*Assignment*
Images excluded, repeat each entry below exactly.

Data shown Start Marker

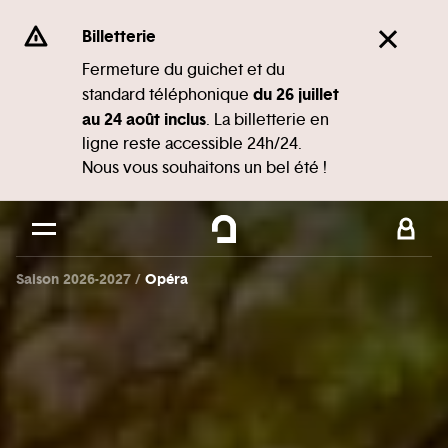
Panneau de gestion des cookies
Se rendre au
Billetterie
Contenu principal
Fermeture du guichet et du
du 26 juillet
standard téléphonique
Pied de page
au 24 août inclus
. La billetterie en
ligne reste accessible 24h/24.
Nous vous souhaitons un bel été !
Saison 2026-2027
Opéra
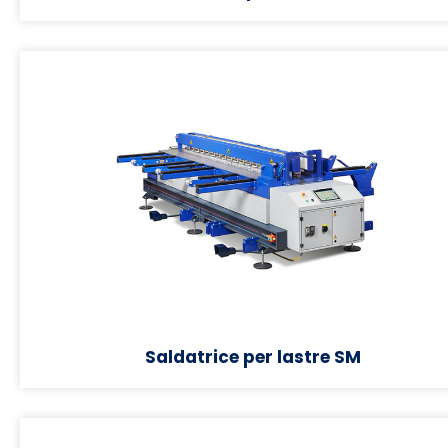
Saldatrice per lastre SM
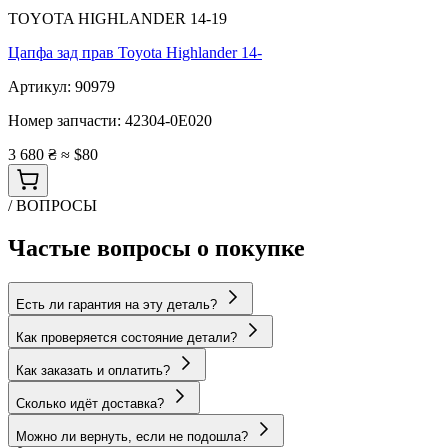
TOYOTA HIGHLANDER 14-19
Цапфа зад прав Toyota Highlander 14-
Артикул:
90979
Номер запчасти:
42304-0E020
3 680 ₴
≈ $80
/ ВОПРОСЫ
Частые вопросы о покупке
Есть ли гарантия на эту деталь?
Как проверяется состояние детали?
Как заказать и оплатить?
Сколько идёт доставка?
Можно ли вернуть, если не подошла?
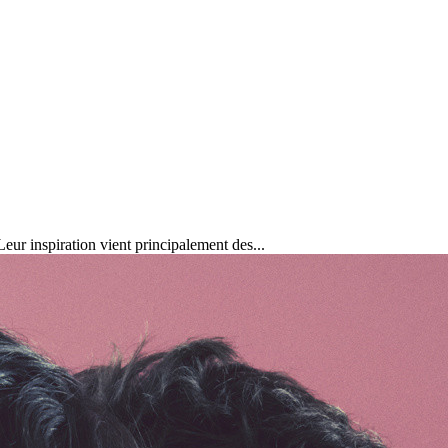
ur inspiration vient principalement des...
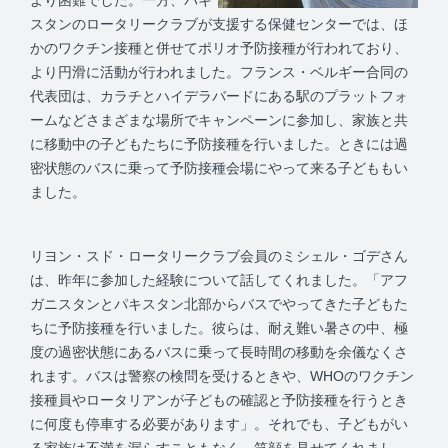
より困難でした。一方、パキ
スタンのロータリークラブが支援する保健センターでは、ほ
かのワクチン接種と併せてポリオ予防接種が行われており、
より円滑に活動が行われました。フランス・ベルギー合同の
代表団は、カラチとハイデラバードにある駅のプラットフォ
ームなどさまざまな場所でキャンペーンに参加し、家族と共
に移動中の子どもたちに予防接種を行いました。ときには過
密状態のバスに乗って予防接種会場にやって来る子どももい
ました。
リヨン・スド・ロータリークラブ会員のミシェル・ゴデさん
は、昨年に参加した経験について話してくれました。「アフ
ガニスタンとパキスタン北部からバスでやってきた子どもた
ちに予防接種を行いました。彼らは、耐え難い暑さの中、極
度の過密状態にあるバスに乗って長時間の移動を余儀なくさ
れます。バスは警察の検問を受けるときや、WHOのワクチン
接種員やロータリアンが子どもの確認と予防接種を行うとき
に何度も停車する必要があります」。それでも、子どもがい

Data shown End Marker

*Your response*
Panneau de gestion des cookies
Se rendre au
Billetterie
Contenu principal
Fermeture du guichet et du
du 26 juillet
standard téléphonique
Pied de page
au 24 août inclus
. La billetterie en
ligne reste accessible 24h/24.
Nous vous souhaitons un bel été !
Saison 2026-2027
Opéra
Saldatrice per lastre SM
TOYOTA HIGHLANDER 14-19
Цапфа зад прав Toyota Highlander 14-
Артикул:
90979
Номер запчасти:
42304-0E020
3 680 ₴
≈ $80
/ ВОПРОСЫ
Частые вопросы о покупке
Есть ли гарантия на эту деталь?
Как проверяется состояние детали?
Как заказать и оплатить?
Сколько идёт доставка?
Можно ли вернуть, если не подошла?
ur inspiration vient principalement des...
より困難でした。一方、パキ
スタンのロータリークラブが支援する保健センターでは、ほ
かのワクチン接種と併せてポリオ予防接種が行われており、
より円滑に活動が行われました。フランス・ベルギー合同の
代表団は、カラチとハイデラバードにある駅のプラットフォ
ームなどさまざまな場所でキャンペーンに参加し、家族と共
に移動中の子どもたちに予防接種を行いました。ときには過
密状態のバスに乗って予防接種会場にやって来る子どももい
ました。
リヨン・スド・ロータリークラブ会員のミシェル・ゴデさん
は、昨年に参加した経験について話してくれました。「アフ
ガニスタンとパキスタン北部からバスでやってきた子どもた
ちに予防接種を行いました。彼らは、耐え難い暑さの中、極
度の過密状態にあるバスに乗って長時間の移動を余儀なくさ
れます。バスは警察の検問を受けるときや、WHOのワクチン
接種員やロータリアンが子どもの確認と予防接種を行うとき
に何度も停車する必要があります」。それでも、子どもがい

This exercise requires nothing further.